Paudel H K, Carlson G M
Department of Biochemistry, University of Tennessee, Memphis, College of Medicine 38163.
Arch Biochem Biophys. 1988 Aug 1;264(2):641-6. doi: 10.1016/0003-9861(88)90330-x.
Phosphorylase kinase activity is renatured and detected in situ following electrophoresis of the denatured holoenzyme in a sodium dodecyl sulfate-polyacrylamide gel containing phosphorylase b that has been included in the gel polymerization according to the method of R. L. Geahlen et al. [(1986) Anal. Biochem. 153, 151-158]. Among the enzyme's four subunits, only gamma is catalytically active. When extract of rabbit muscle is electrophoresed and renatured in a similar manner, the phosphorylase-conversion activity is also associated only with a protein band that comigrates with the gamma subunit of phosphorylase kinase. This suggests that the gamma subunit of phosphorylase kinase may be the sole activity in rabbit muscle responsible for the phosphorylation of phosphorylase b. In an alternative method for the renaturation of activity from conventional sodium dodecyl sulfate-polyacrylamide gels, the subunits of the enzyme are visualized using 2.5 M KCl, excised from the gel, and eluted by diffusion into buffer containing sodium dodecyl sulfate, which is subsequently removed by acetone precipitation of the eluted subunits.

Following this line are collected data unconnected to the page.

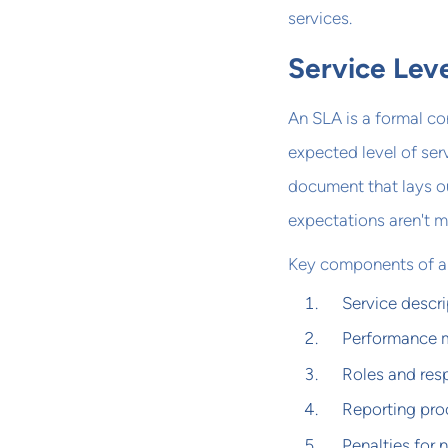
services.
Service Lev
An SLA is a formal co
expected level of ser
document that lays o
expectations aren't m
Key components of an
Service descri
Performance m
Roles and resp
Reporting pro
Penalties for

Catalytic activity is recovered when the acetone precipitate of the extracted gamma subunit is dissolved in 6 M guanidine hydrochloride and diluted 50-fold into an activity assay. Inclusion of eluted alpha and beta subunits in the assay inhibits the activity of the gamma subunit, which supports our previous finding that the alpha and/or beta subunits suppress the activity of the catalytic gamma subunit [H. K. Paudel and G. M. Carlson (1987) J. Biol. Chem. 262, 11912-11915].